Même dans les arts libéraux il existe une certaine contrainte, dans la poésie par exemple : les règles lexicales, métriques et prosodiques.

Beaux-arts et arts mécaniques

Il s'agit ici de la différence entre la réalisation d'un objet conforme à la connaissance qu'on en a et la réalisation d'un objet en vue du seul sentiment de plaisir.

Kant va distinguer trois types de plaisir dont deux sont relatifs à l'esthétique et correspondent à deux formes d'arts :

  • les arts d'agrément,

  • les beaux-arts.

Le plaisir non-esthétique : Il s'agit d'un simple plaisir du corps directement produit par des sensations adéquates ou par la satisfaction d'un besoin naturel au moment ou elle se réalise.

Le plaisir pour être esthétique doit passer par une représentation.

Cela signifie qu'il ne s'agit pas d'un plaisir physique ressenti, d'une jouissance sensible actuelle mais d'une émotion d'ordre spirituel.

Selon Kant, il existe deux espèces de représentations susceptibles de procurer du plaisir :

  • celles qui renvoient à de simples sensations,

  • celles qui renvoient au jeu des facultés.

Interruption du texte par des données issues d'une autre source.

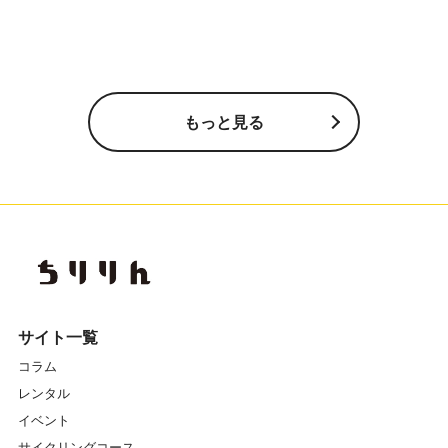
もっと見る
サイト一覧
コラム
レンタル
イベント
サイクリングコース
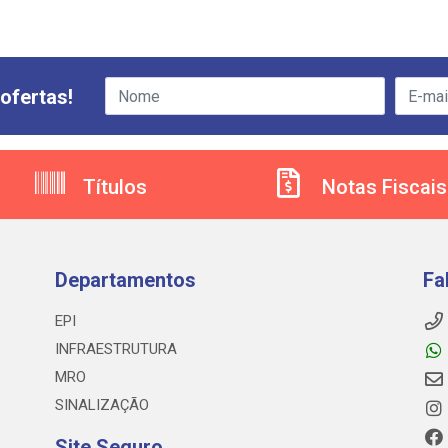
ofertas!
Títulos
Notas Fiscais
Departamentos
Fa
EPI
INFRAESTRUTURA
MRO
SINALIZAÇÃO
Site Seguro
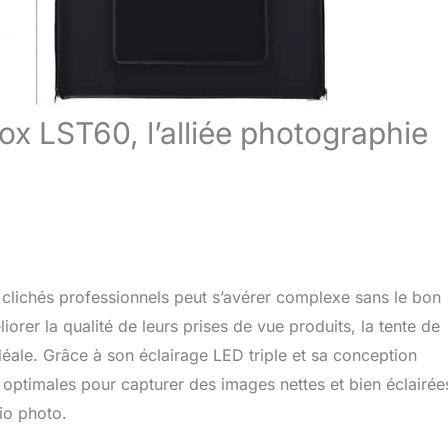
ox LST60, l’alliée photographie
clichés professionnels peut s’avérer complexe sans le bon
rer la qualité de leurs prises de vue produits, la tente de
le. Grâce à son éclairage LED triple et sa conception
optimales pour capturer des images nettes et bien éclairée
io photo.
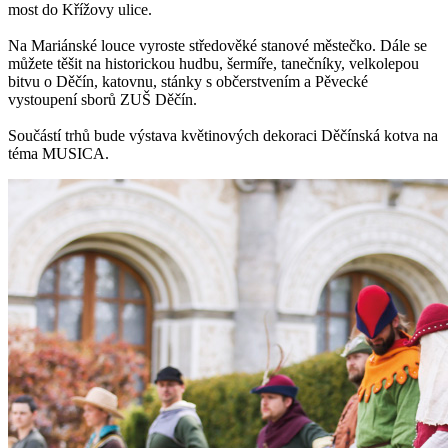
most do Křížovy ulice.
Na Mariánské louce vyroste středověké stanové městečko. Dále se
můžete těšit na historickou hudbu, šermíře, tanečníky, velkolepou
bitvu o Děčín, katovnu, stánky s občerstvením a Pěvecké
vystoupení sborů ZUŠ Děčín.
Součástí trhů bude výstava květinových dekoraci Děčínská kotva na
téma MUSICA.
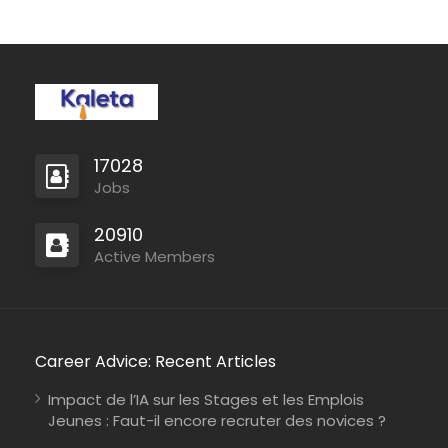
Zambia
Christian Blind Mission
Full Time
17028
Jobs
20910
Active Members
Mozambique
International Union for Conservation of Nature
Consultancy
Career Advice: Recent Articles
Impact de l’IA sur les Stages et les Emplois
Jeunes : Faut-il encore recruter des novices ?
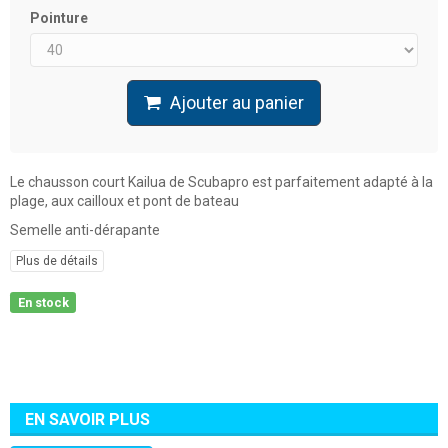
Pointure
Ajouter au panier
Le chausson court Kailua de Scubapro est parfaitement adapté à la
plage, aux cailloux et pont de bateau
Semelle anti-dérapante
Plus de détails
En stock
EN SAVOIR PLUS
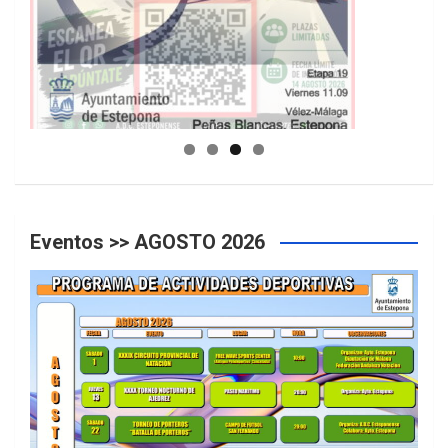
GUIA DE INSTALACIONES DEPORTIVAS
Eventos >> AGOSTO 2026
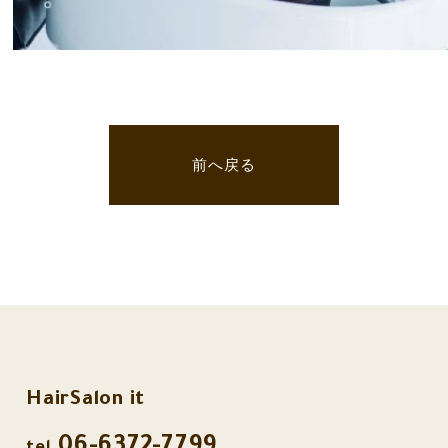
前へ戻る
HairSalon it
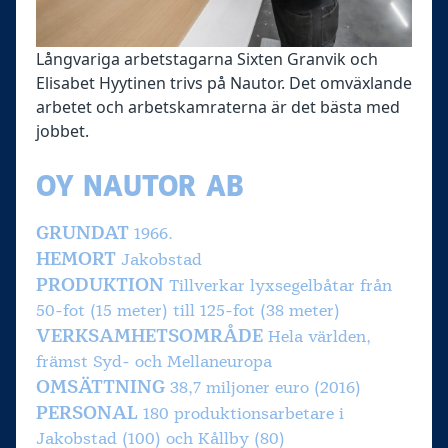
Långvariga arbetstagarna Sixten Granvik och
Elisabet Hyytinen trivs på Nautor. Det omväxlande
arbetet och arbetskamraterna är det bästa med
jobbet.
OY NAUTOR AB
GRUNDAT
1966.
HEMORT
Jakobstad
PRODUKTION
Tillverkar lyxsegelbåtar från
50-fot (15 meter) till 125-fot (38 meter)
VERKSAMHETSOMRÅDE
Hela världen,
främst Syd- och Mellaneuropa
OMSÄTTNING
38,7 miljoner euro (2016)
PERSONAL
180 produktionsarbetare i
Jakobstad (100) och Kållby (80)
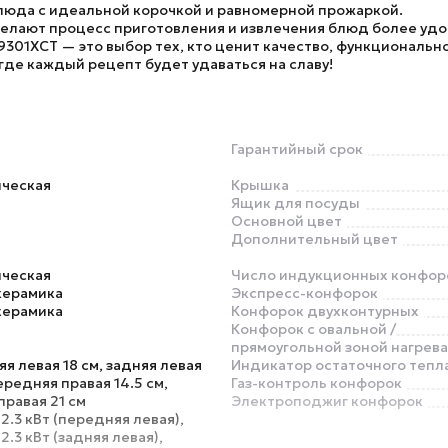
люда с идеальной корочкой и равномерной прожаркой.
елают процесс приготовления и извлечения блюд более удо
9301XCT
— это выбор тех, кто ценит качество, функционально
где каждый рецепт будет удаваться на славу!
Гарантийный срок
ическая
Крышка
Ящик для посуды
Основной цвет
Дополнительный цвет
ическая
Число индукционных конфор
керамика
Экспресс-конфорок
керамика
Конфорок двухконтурных
Конфорок с овальной /
прямоугольной зоной нагрева
я левая 18 см, задняя левая
Индикатор остаточного тепл
передняя правая 14.5 см,
Газ-контроль конфорок
правая 21 см
Электроподжиг конфорок
 2.3 кВт (передняя левая),
2.3 кВт (задняя левая),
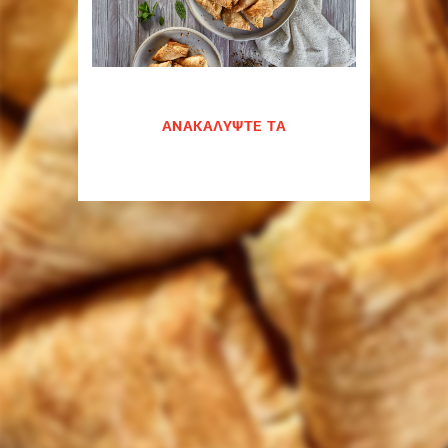
ΑΝΑΚΑΛΥΨΤΕ ΤΑ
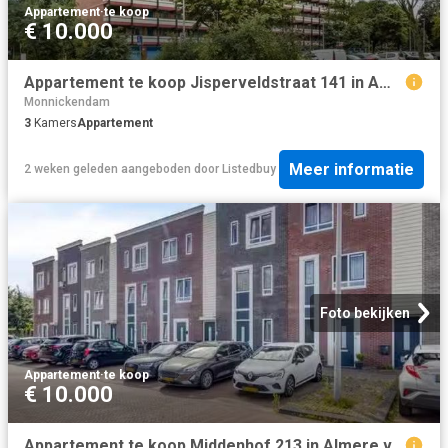
Appartement
·
te koop
€ 10.000
Appartement te koop Jisperveldstraat 141 in Amsterdam voor € 4.
Monnickendam
3
Kamers
Appartement
Meer informatie
2 weken geleden
aangeboden door
Listedbuy
Foto bekijken
Appartement
·
te koop
€ 10.000
Appartement te koop Middenhof 213 in Almere voor € 275.000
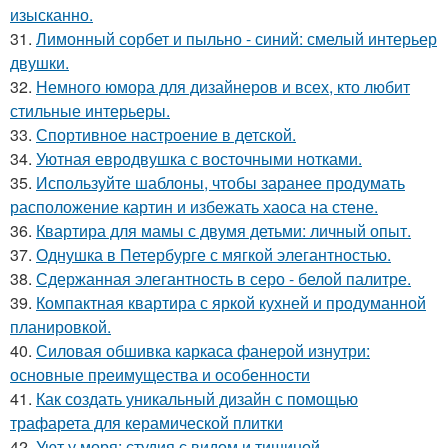
изысканно.
31.
Лимонный сорбет и пыльно - синий: смелый интерьер
двушки.
32.
Немного юмора для дизайнеров и всех, кто любит
стильные интерьеры.
33.
Спортивное настроение в детской.
34.
Уютная евродвушка с восточными нотками.
35.
Используйте шаблоны, чтобы заранее продумать
расположение картин и избежать хаоса на стене.
36.
Квартира для мамы с двумя детьми: личный опыт.
37.
Однушка в Петербурге с мягкой элегантностью.
38.
Сдержанная элегантность в серо - белой палитре.
39.
Компактная квартира с яркой кухней и продуманной
планировкой.
40.
Силовая обшивка каркаса фанерой изнутри:
основные преимущества и особенности
41.
Как создать уникальный дизайн с помощью
трафарета для керамической плитки
42.
Уют у моря: студия с видом и тишиной.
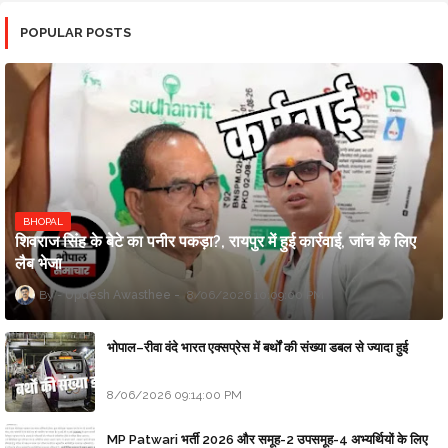
POPULAR POSTS
BHOPAL
शिवराज सिंह के बेटे का पनीर पकड़ा?, रायपुर में हुई कार्रवाई, जांच के लिए
लैब भेजा
Updesh Awasthee
8/06/2026 10:09:00 PM
भोपाल–रीवा वंदे भारत एक्सप्रेस में बर्थों की संख्या डबल से ज्यादा हुई
8/06/2026 09:14:00 PM
MP Patwari भर्ती 2026 और समूह-2 उपसमूह-4 अभ्यर्थियों के लिए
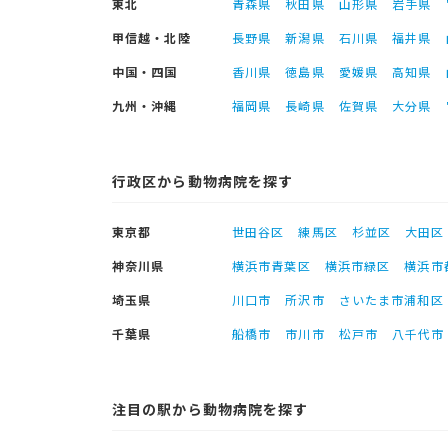
東北
青森県
秋田県
山形県
岩手県
甲信越・北陸
長野県
新潟県
石川県
福井県
中国・四国
香川県
徳島県
愛媛県
高知県
九州・沖縄
福岡県
長崎県
佐賀県
大分県
行政区から動物病院を探す
東京都
世田谷区
練馬区
杉並区
大田区
神奈川県
横浜市青葉区
横浜市緑区
横浜市
埼玉県
川口市
所沢市
さいたま市浦和区
千葉県
船橋市
市川市
松戸市
八千代市
注目の駅から動物病院を探す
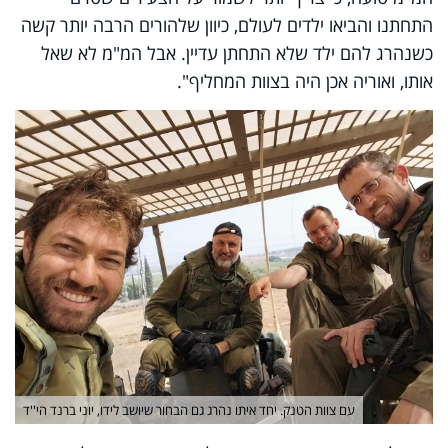
התחתנו והביאו ילדים לעולם, כיוון שלהורים הרבה יותר קשה
כשנהרג להם ילד שלא התחתן עדיין. אבל המ"מ לא שאל
אותו, ואוריה אכן היה בצוות המחליף".
עם צוות הטנק. יחד איתו נהרג גם הבחור שיושב לידו, יוני ברנד הי''ד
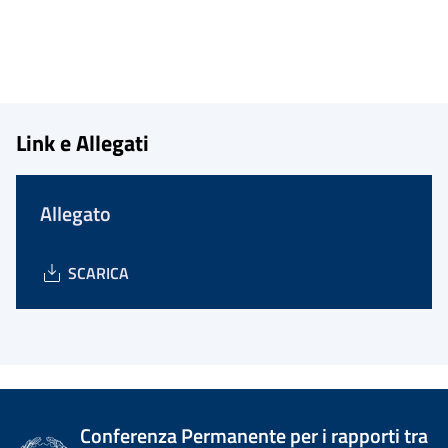
Link e Allegati
Allegato
SCARICA
Conferenza Permanente per i rapporti tra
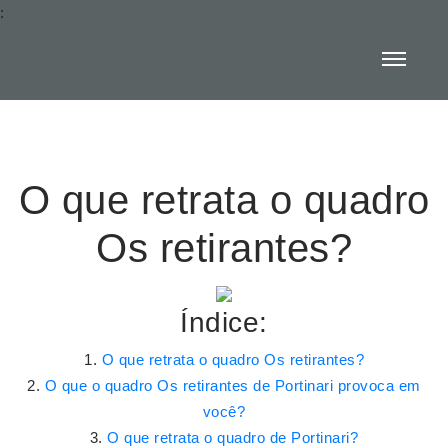
:
O que retrata o quadro
Os retirantes?
Índice:
O que retrata o quadro Os retirantes?
O que o quadro Os retirantes de Portinari provoca em
você?
O que retrata o quadro de Portinari?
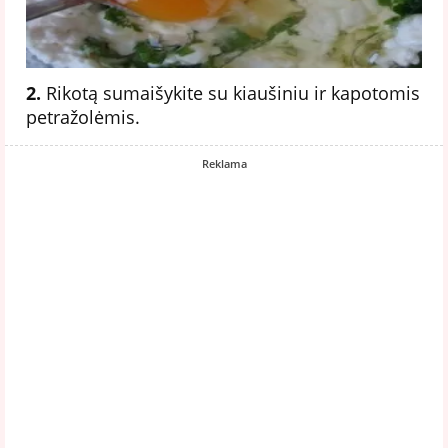
2.
Rikotą sumaišykite su kiaušiniu ir kapotomis
petražolėmis.
Reklama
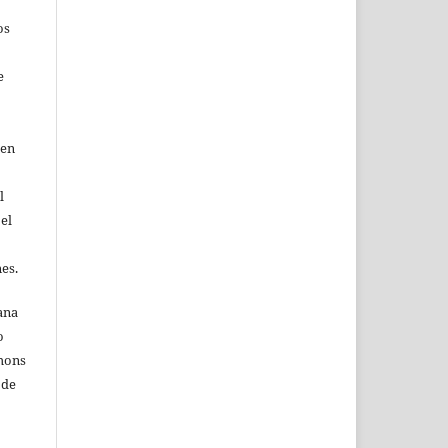
os
e
 en
l
 el
nes.
ana
o
mmons
 de
o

Les premières concernent les arts d'agréments, les secondes les beaux-arts.

Les arts d'agréments visent à projeter le sujet dans un état de plaisir sensible, lui faire goûter pourrait-on dire une jouissance physique par procuration ou par avance.

Nous pourrions considérer qu'une partie de la production cinématographique est de cette ordre, elle propose au spectateur de s'identifier aux personnages représentés à l'écran pour goûter le plaisir qu'ils interprètent.

Ainsi, il existe dans les arts d'agrément une fin visée par l'artiste et un savoir-faire mis en oeuvre pour nous faire ressentir un tel plaisir.

Le plaisir des beaux-arts est lui de l'ordre de la finalité sans fin et se joue en dehors du sensible ou de sa représentation, il est purement intelligible.

« Les arts d'agréments sont ceux dont la jouissance est le seul but », les beaux-arts contribuent à la culture des facultés de l'âme en vue de la communication dans la société.